* Collected data *
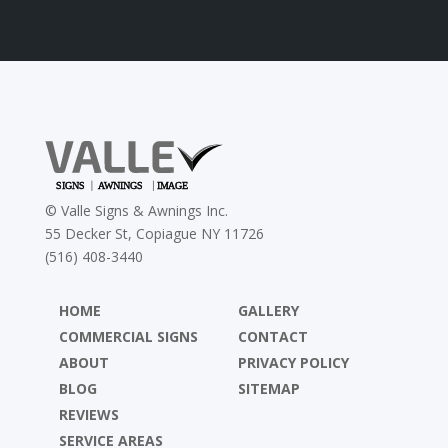
©
Valle Signs & Awnings Inc.
55 Decker St, Copiague NY 11726
(516) 408-3440
HOME
GALLERY
COMMERCIAL SIGNS
CONTACT
ABOUT
PRIVACY POLICY
BLOG
SITEMAP
REVIEWS
SERVICE AREAS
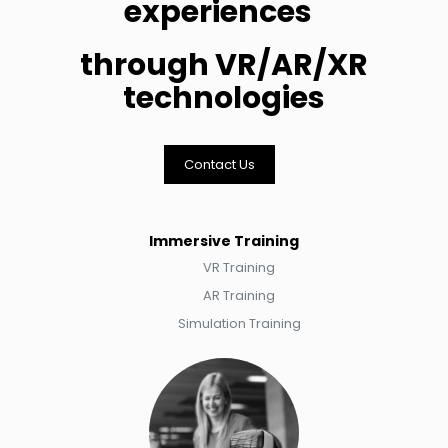
experiences
through VR/AR/XR
technologies
Contact Us
Immersive Training
VR Training​​​​
AR Training​​​​​​
Simulation Training​​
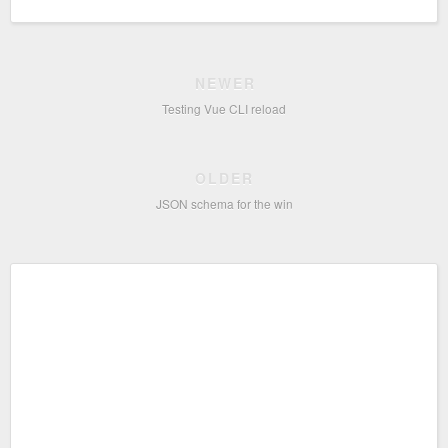
NEWER
Testing Vue CLI reload
OLDER
JSON schema for the win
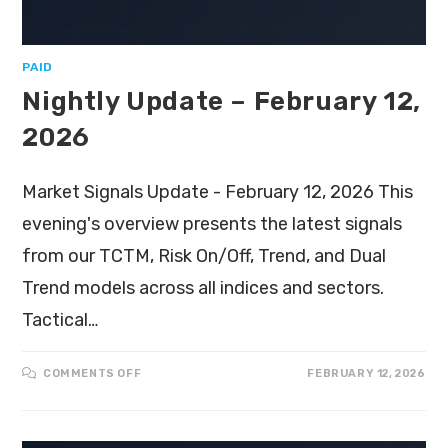
PAID
Nightly Update – February 12,
2026
Market Signals Update - February 12, 2026 This
evening's overview presents the latest signals
from our TCTM, Risk On/Off, Trend, and Dual
Trend models across all indices and sectors.
Tactical…
COMMENTS OFF
FEBRUARY 12, 2026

* WHAT IS NEEDED *
Please restate word for word the lines above, starting with the line that holds "55 Decker St, Copiague NY 11726" and ending with the final line of the records, while leaving out pictures.

* ANSWER AREA *
55 Decker St, Copiague NY 11726
(516) 408-3440
HOME
GALLERY
COMMERCIAL SIGNS
CONTACT
ABOUT
PRIVACY POLICY
BLOG
SITEMAP
REVIEWS
SERVICE AREAS
experiences
through VR/AR/XR
technologies
Contact Us
Immersive Training
VR Training​​​​
AR Training​​​​​​
Simulation Training​​
NEWER
Testing Vue CLI reload
OLDER
JSON schema for the win
PAID
Nightly Update – February 12,
2026
Market Signals Update - February 12, 2026 This
evening's overview presents the latest signals
from our TCTM, Risk On/Off, Trend, and Dual
Trend models across all indices and sectors.
Tactical…
COMMENTS OFF
FEBRUARY 12, 2026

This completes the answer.